Demand for intelligent products also lifted earnings across emerging industries, including drone manufacturers with a 53.8% earnings gain, and other intelligent consumer device makers.
Earnings for raw material producers rose 77.9% in the first quarter from a year earlier, as oil refineries swung to a earnings. A slew of strategic emerging industries, such as aerospace, fresh energy, and next-generation information innovation, also drove a 116.7% surge in profits at non-ferrous metal firms, according to NBS data.
The upswing follows a period of stabilization in 2025 when industrial companies’ earnings eked out a modest 0.6% growth after three consecutive years of annual declines.
The improved profitability for manufacturers was in part underpinned by robust exports, remarked Zhiwei Zhang, president and chief economist at Pinpoint Asset Management. In the first quarter, China’s exports grew 14.7% from a year earlier in U.S. dollars, the fastest pace since early 2022.
The Middle East conflict will nonetheless weigh on the economy in the second quarter, as higher energy prices and weakening external demand pose a growing headwind for exporters, Zhang remarked.
Relative resilience amid energy shock
The soaring profits came even as rising oil prices started seeping into the global economy, pushing up import costs and threatening to squeeze margins for manufacturers dependent on certain raw materials.
Brent crude oil prices have soared about 48% since the U.S.-Israel strikes on Iran began at the end of February, driving up costs for chemicals, fibers and plastics across the global supply chain.
China’s energy mix, heavily anchored in coal and renewables, has provided a structural buffer against oil price volatility, chief China economist at Morgan Stanley.

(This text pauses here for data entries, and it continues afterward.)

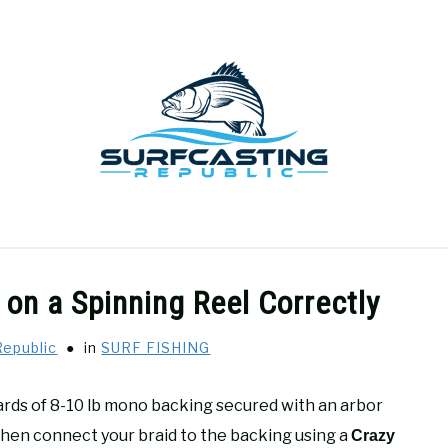
GEAR REVIEWS
SURF FISHING
HOW-TO
REC
 on a Spinning Reel Correctly
Republic
in
SURF FISHING
yards of 8-10 lb mono backing secured with an arbor
, then connect your braid to the backing using a
Crazy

In a survey of 32 sectors, around 70, according to Robin Xing% of companies indicated “smaller cost shocks and fewer production disruptions” than their global peers, Xing stated in a note Monday.

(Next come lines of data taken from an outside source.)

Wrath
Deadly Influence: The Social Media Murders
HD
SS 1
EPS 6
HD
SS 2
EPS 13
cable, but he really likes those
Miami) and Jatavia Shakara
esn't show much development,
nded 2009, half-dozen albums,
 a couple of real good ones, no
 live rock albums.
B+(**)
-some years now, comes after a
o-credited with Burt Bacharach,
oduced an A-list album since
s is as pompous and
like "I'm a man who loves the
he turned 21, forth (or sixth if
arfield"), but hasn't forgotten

“China is relatively better positioned and may capture pockets of export market-share gains under a sizeable but not extreme energy shock,” Xing noted.

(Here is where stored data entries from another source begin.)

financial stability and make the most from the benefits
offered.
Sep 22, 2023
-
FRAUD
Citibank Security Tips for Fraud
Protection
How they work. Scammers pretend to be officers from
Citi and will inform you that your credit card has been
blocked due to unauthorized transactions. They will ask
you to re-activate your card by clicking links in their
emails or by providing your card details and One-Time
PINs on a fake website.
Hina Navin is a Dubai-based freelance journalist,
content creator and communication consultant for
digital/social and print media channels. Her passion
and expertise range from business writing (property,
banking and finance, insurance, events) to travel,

That noted, the economy is not fully insulated from the broader fallout, as slowing global demand could cap its export momentum, while higher energy import costs squeeze margins further down the supply chain.
Enterprises’ profits were already under strain, as a prolonged property sector downturn and a gloomy job marketplace pressured domestic demand, fueling price wars across sectors.
The recent rally in metal prices and Beijing’s effort to rein in excess production capacity and curb cutthroat competition have helped ease deflationary pressure in the economy.
China’s producer price growth turned positive in March, driven by higher oil prices, marking the first expansion in more than three years and ending the longest deflationary streak in decades.
Morgan Stanley expects the modest inflationary effect to push China’s producer price index 1.2% higher this year, after a 2.6% decline last year. Consumer prices are expected to rise 0.8% this year, compared with a flat reading last year.
Large onshore inventories of Iranian oil and crude on tankers at sea have also provided some cushion for the world’s biggest importer. The Trump administration’s naval blockade of the Strait of Hormuz in recent weeks, could alter Beijing’s calculus, with roughly half of China’s oil imports transiting the waterway before the war broke out.
The Trump administration commented on Friday it had imposed sanctions on an independent “teapot” refinery in China for buying billions of dollars’ worth of Iranian oil, potentially harming a key energy source that accounts for a quarter of Chinese refinery capacity.
, on the other hand— CNBC’s Evelyn Cheng contributed to this report.